Эхо старых книг - Барбара Дэвис
Эшлин снова сосредоточила внимание на надписи, сделанной Хеми. Не на самих словах – она запомнила их в первый же день, – а на том, как острие пера глубоко впивалось в бумагу, оставляя линии острые и неровные, как рана. Что же его так мучило?
Сожалеющая Белль
(стр. 40–47)
4 ноября 1941 г. Нью-Йорк
Все время боюсь, что наш секрет раскроют. Больше за тебя, чем за себя, хотя прекрасно осознаю, что рискую навлечь гнев Голди, если она узнает. Голди и так уже с подозрением относится к моим частым и долгим отлучкам и даже начала следить за мной, как будто я прогуливаю школу. Нам с тобой все труднее придумать алиби, все сложнее организовать свидания. Тем не менее удается находить время и место для встреч, для зыбкой полужизни, напрочь оторванной от реальности. Притворяемся, что наши отношения – навсегда, но по мере того как дни становятся короче и наступает зима, все меняется.

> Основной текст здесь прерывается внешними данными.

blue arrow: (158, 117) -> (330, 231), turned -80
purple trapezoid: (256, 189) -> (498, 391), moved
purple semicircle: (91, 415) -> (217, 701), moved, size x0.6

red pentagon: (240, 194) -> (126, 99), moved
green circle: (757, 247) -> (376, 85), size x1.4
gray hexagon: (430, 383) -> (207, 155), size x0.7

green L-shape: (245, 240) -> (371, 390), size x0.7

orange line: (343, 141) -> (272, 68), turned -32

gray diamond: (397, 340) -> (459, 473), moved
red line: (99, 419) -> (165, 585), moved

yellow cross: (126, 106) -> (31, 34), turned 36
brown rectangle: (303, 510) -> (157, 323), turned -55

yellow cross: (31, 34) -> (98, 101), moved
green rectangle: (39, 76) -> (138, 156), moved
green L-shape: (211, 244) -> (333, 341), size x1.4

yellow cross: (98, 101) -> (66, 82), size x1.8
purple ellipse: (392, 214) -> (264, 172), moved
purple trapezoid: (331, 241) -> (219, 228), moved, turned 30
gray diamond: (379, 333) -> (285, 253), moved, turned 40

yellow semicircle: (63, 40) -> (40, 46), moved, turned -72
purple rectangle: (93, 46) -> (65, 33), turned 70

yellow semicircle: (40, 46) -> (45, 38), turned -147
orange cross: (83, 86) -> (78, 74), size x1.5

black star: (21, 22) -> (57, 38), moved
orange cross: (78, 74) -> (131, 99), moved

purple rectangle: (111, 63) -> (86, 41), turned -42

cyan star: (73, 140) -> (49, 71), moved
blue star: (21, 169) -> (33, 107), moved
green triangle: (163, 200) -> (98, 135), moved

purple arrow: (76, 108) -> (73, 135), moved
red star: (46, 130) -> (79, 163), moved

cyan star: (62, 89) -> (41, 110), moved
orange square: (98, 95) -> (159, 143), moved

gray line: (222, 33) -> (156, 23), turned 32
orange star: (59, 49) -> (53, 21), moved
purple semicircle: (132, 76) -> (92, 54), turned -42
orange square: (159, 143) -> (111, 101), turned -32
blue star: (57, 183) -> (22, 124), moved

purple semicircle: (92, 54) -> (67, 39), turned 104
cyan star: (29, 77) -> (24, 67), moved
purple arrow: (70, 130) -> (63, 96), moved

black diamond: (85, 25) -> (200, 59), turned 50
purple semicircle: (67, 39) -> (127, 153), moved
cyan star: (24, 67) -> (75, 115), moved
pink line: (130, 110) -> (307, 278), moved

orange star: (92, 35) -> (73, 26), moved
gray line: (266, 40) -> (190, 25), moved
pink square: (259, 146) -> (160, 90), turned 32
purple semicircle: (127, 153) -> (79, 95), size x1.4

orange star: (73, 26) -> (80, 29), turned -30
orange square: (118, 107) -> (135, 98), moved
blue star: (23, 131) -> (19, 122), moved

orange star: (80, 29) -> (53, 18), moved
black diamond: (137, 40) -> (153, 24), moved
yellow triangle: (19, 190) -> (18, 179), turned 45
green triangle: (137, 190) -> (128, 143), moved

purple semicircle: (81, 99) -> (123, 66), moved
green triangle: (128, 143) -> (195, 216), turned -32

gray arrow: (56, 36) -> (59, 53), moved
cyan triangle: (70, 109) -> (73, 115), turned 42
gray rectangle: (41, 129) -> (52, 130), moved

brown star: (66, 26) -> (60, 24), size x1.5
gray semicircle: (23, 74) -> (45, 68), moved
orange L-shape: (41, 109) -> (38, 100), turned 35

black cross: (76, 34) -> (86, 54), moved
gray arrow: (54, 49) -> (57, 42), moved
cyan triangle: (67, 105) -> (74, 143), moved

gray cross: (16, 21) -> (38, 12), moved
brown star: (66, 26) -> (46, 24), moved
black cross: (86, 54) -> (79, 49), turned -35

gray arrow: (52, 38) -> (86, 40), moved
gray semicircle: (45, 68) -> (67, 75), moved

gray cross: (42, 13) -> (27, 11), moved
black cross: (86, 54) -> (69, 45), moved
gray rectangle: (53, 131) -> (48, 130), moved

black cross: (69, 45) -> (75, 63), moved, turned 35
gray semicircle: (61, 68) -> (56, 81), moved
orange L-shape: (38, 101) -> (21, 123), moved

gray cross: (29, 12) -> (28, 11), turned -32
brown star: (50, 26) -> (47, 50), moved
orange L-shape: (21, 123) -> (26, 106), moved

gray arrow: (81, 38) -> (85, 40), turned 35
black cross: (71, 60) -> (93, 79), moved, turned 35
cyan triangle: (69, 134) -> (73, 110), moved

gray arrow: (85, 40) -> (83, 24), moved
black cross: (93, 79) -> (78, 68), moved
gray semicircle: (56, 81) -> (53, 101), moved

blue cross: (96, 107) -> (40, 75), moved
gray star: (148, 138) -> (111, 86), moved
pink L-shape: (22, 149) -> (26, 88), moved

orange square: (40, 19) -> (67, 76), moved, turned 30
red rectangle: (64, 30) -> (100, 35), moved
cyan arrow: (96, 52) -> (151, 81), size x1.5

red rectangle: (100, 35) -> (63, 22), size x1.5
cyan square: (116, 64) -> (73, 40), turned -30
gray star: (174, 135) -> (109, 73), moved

Трудно определить поворотный момент, но я с большой ясностью вспоминаю тот день, когда внезапно осознал, что он уже позади.
Холодный ноябрьский вторник. Небо цвета олова грозит снегопадом. Ты сказала сестре, что проведешь все утро в «ДюБарри» за примеркой новых платьев, заказанных к зимнему сезону, но заканчиваешь все дела менее чем за час и разглядываешь витрины «Уильяма Бартмана», якобы любуясь сверкающими браслетами, когда я притормаживаю у тротуара.
Желая придать вес своему алиби, ты приобрела пару перчаток, и бумажный пакет с покупкой свисает с твоей руки. Притворяемся, что встретились случайно. Уже много раз мы разыгрывали подобную сцену в разных местах по всему городу, и у тебя это стало получаться очень ловко. Ведь ты рождена, чтобы играть роковую героиню, непревзойденная актриса, достойная одной из тех золотых статуэток, которые Киноакадемия раздает каждый год.
Опускаю окно, машу тебе рукой, затем предлагаю подвезти. Ты делаешь вид, что отказываешься, но вскоре открываешь дверцу и, вежливо улыбаясь, садишься на сиденье рядом со мной. Мы едем на Лонг-Айленд, устраиваем там автомобильный пикник с бутербродами в вощеных бумажных пакетах и кофе в бумажных стаканчиках из придорожной закусочной, в которую мы заезжали уже с десяток раз.
Сегодня пасмурный день, слишком холодный для настоящего пикника. Я паркую машину возле причала с видом на озеро и наконец наклоняюсь тебя поцеловать. Когда мои губы встречаются с твоими, у меня кружится голова. Я изголодался по тебе за ту неделю, что мы не виделись.
– У нас мало времени, – шепчешь ты между поцелуями. – Сегодня вечером званый ужин, и мне нужно вернуться домой вовремя, чтобы переодеться.
Отстраняюсь, расстроенный. Я только что заглушил мотор, а ты уже говоришь о возвращении. Всегда тебе нужно бежать туда, где требуется новая одежда и отпечатанные приглашения и куда мне хода нет. Вздыхаю, испытывая отвращение к собственной злости.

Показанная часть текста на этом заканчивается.